CBX2 regulates MAPK signalling pathway from stabilizing Mettl3 expression
Previous studies have reported that the phosphorylation level of MAPK may be regulated by Mettl3.[14,25-27] Furthermore, it has been reported that Mettl3 expression level is drastically upregulated in CRC tissues in comparison with normal tissues, and knockdown of Mettl3 reduces the phosphorylation levels of ERK and p38 MAPK and inhibits CRC tumourigenesis and metastasis.[16] Notably, our results confirmed that CBX2 KO in CRC cells caused a significant reduction in Mettl3 protein expression (Figure 5A), which could be rescued by the proteasome inhibitor MG132 (Figure 5B).

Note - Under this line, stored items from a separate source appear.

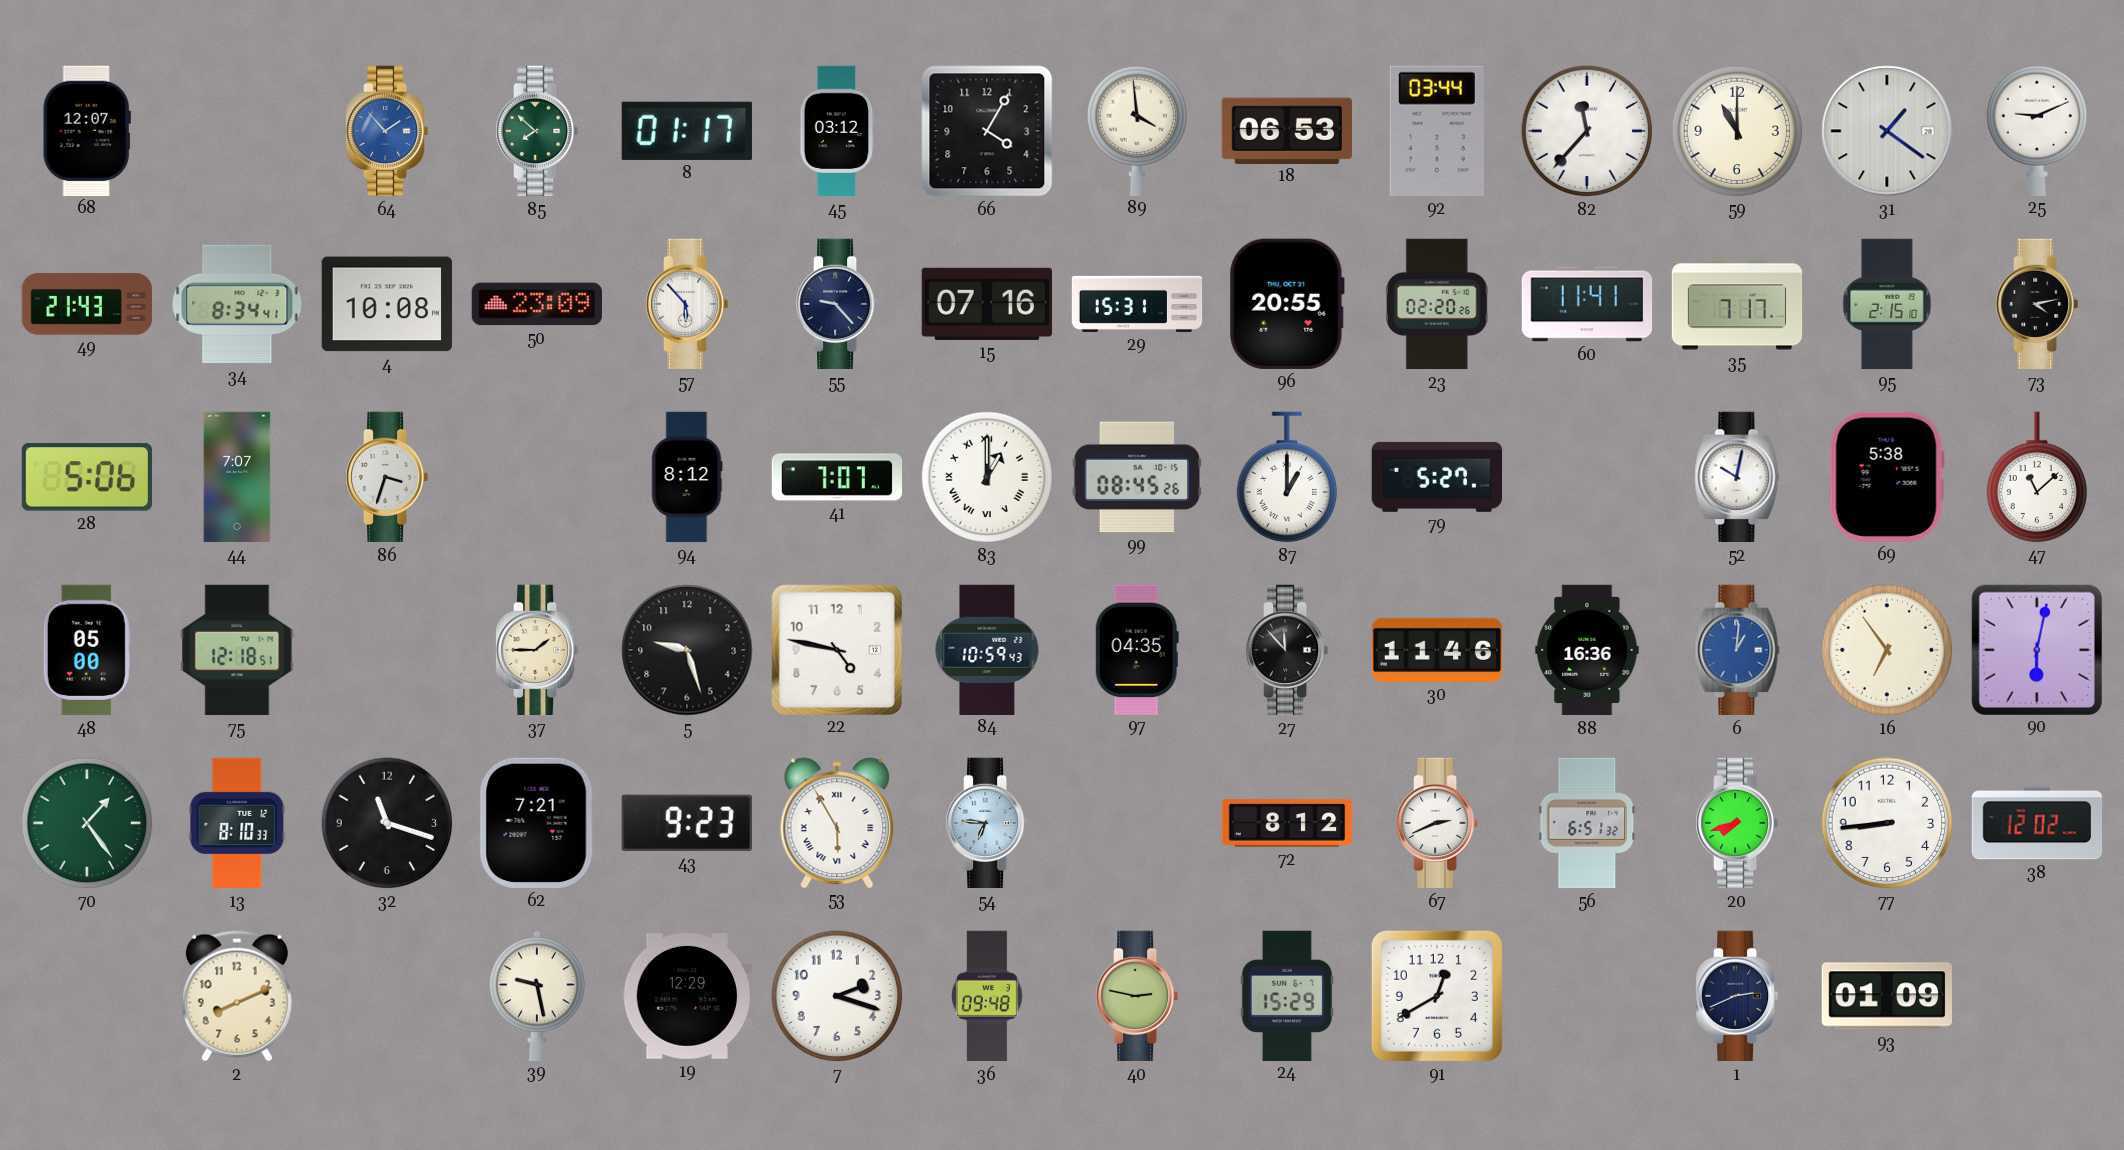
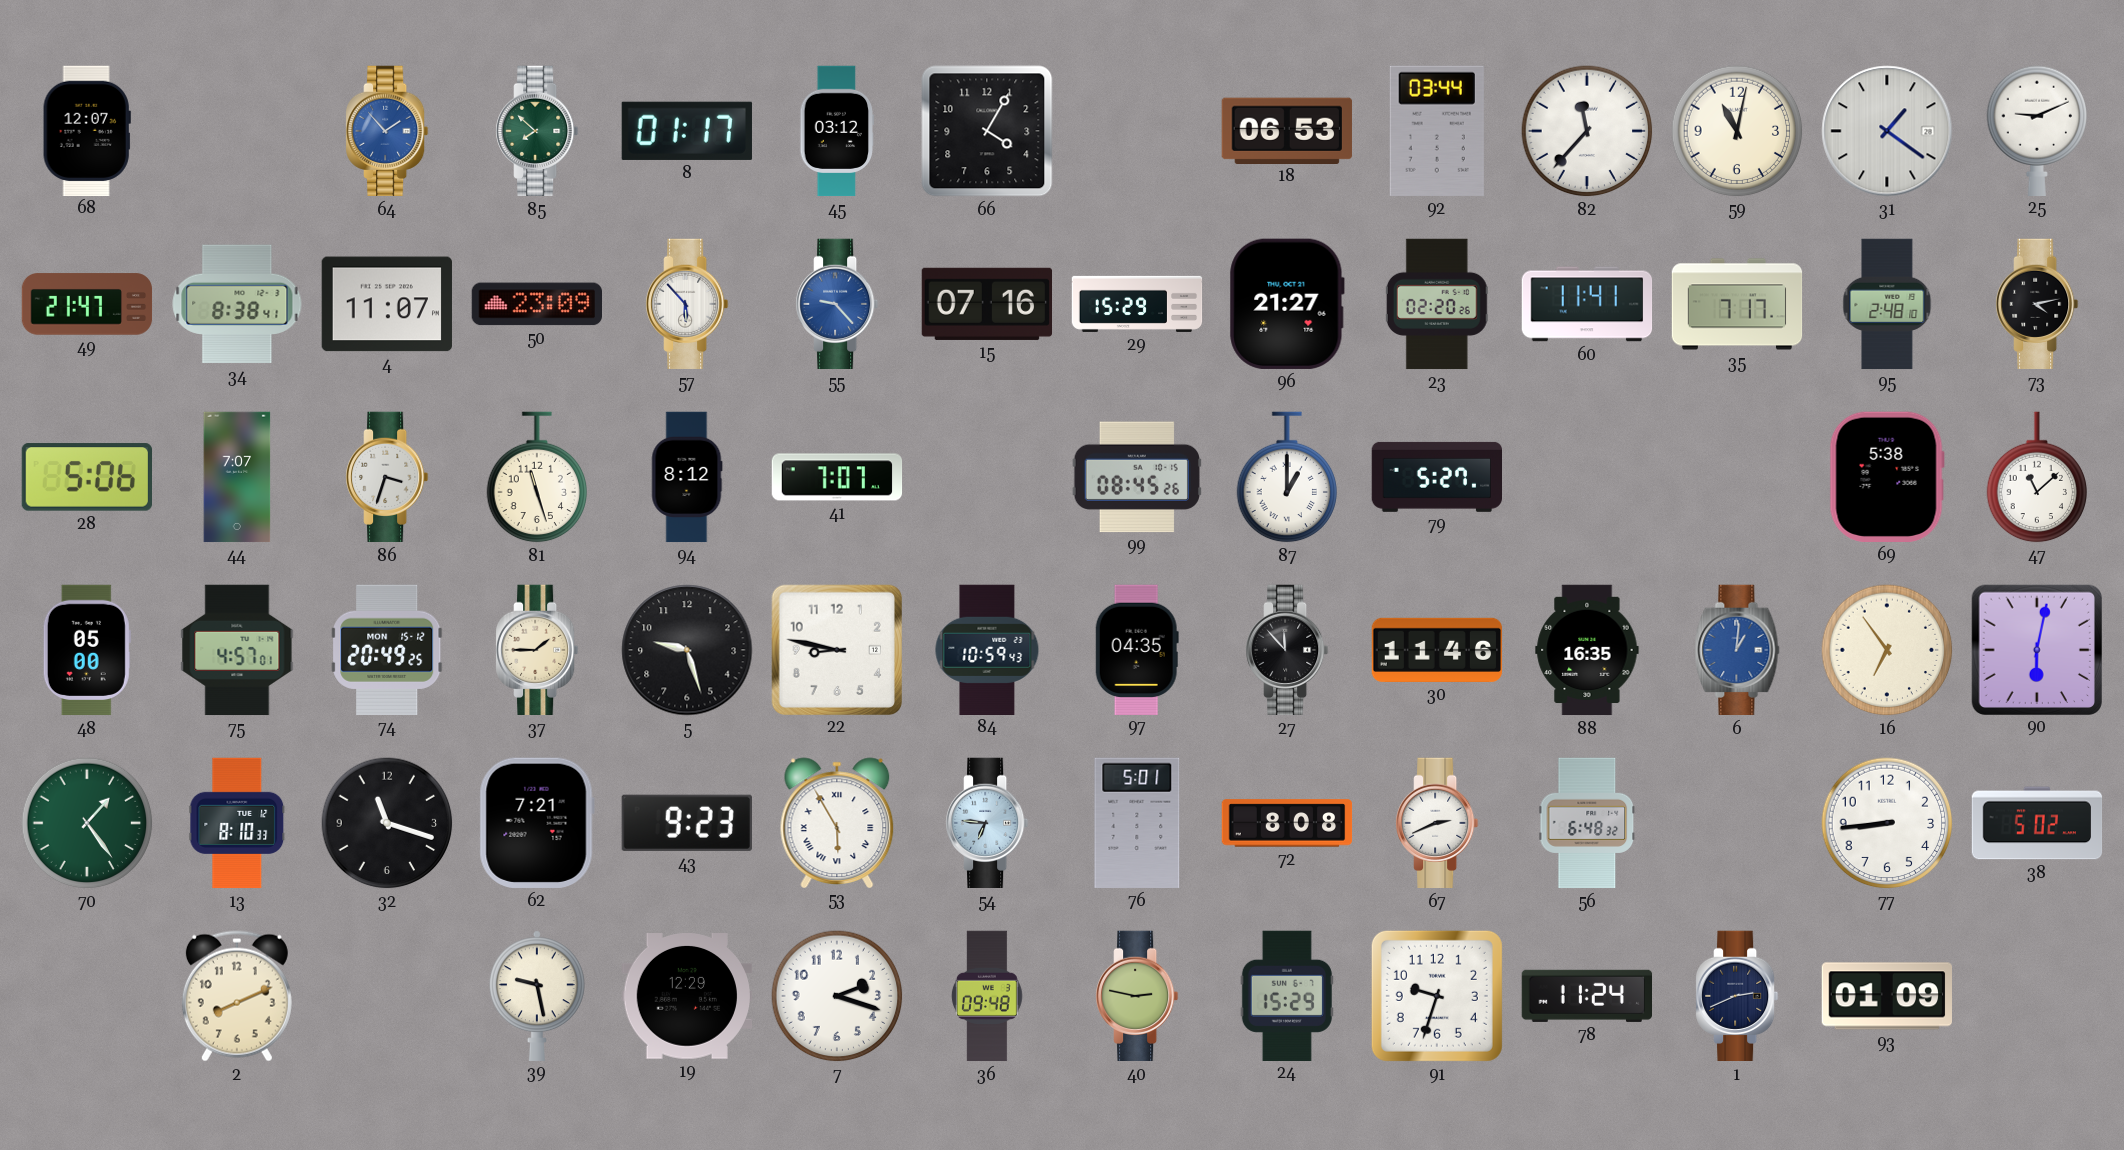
89: 3:59 -> none
59: 11:00 -> 11:02
49: 21:43 -> 21:47
34: 8:34 -> 8:38
4: 10:08 -> 11:07
55 dial: navy -> blue
29: 15:31 -> 15:29
96: 20:55 -> 21:27
95: 2:15 -> 2:48
81: none -> 11:27
83: 1:00 -> none
52: 10:02 -> none
75: 12:18 -> 4:57
74: none -> 20:49
22: 4:47 -> 8:47
88: 16:36 -> 16:35
76: none -> 5:01
72: 8:12 -> 8:08
56: 6:51 -> 6:48
20: 7:42 -> none
38: 12:02 -> 5:02
91: 12:40 -> 9:33
78: none -> 11:24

As showed in Figure 5B, either CBX2 or MG132 increased the expression level of Mettl3, but when MG132 was added, whether CBX2 was added or not had no impact on Mettl3 expression. These findings indicated that CBX2 may regulate Mettl3 expression via the proteasome pathway. Furthermore, Cycloheximide (CHX), an inhibitor of protein synthesis, decreased Mettl3 protein concentrations more quickly in CBX2 deficient CRC cells than in control cells (Figure 5C). Moreover, we discovered that there was a positive relationship between CBX2 and Mettl3 expression levels (Figure 5D). Furthermore, the IP assay identified that upregulation of CBX2 decreased the ubiquitination level of Mettl3 (Figure 5E). However, we found no direct interaction between CBX2 and Mettl3 (Figure S2B). Numerous studies have confirmed that Mettl3 is the major methyltransferase responsible for m6A modification,[28] so we compared m6A levels between the KO group and control group. Our data identified that significantly decreased levels of m6A were found in the KO group compared to the control group. (Figure 5F). To further validate this, we overexpressed Mettl3 in HCT116 KO cells using the plasmid pcDNA3.1-Mettl3-Ha, and the MTT assay established that over-expression of Mettl3 restored CBX2 KO inhibitory effect (Figure 5G). It has been stated that elevation of Mettl3 expression can elevate ERK and p38 MAPK phosphorylation.[29] We also found that upregulated Mettl3 expression restored ERK and p38 MAPK phosphorylation to some extent in CBX2 KO CRC cells (Figure 5H). These findings show CBX2 regulates MAPK signalling pathway by stabilizing Mettl3 expression.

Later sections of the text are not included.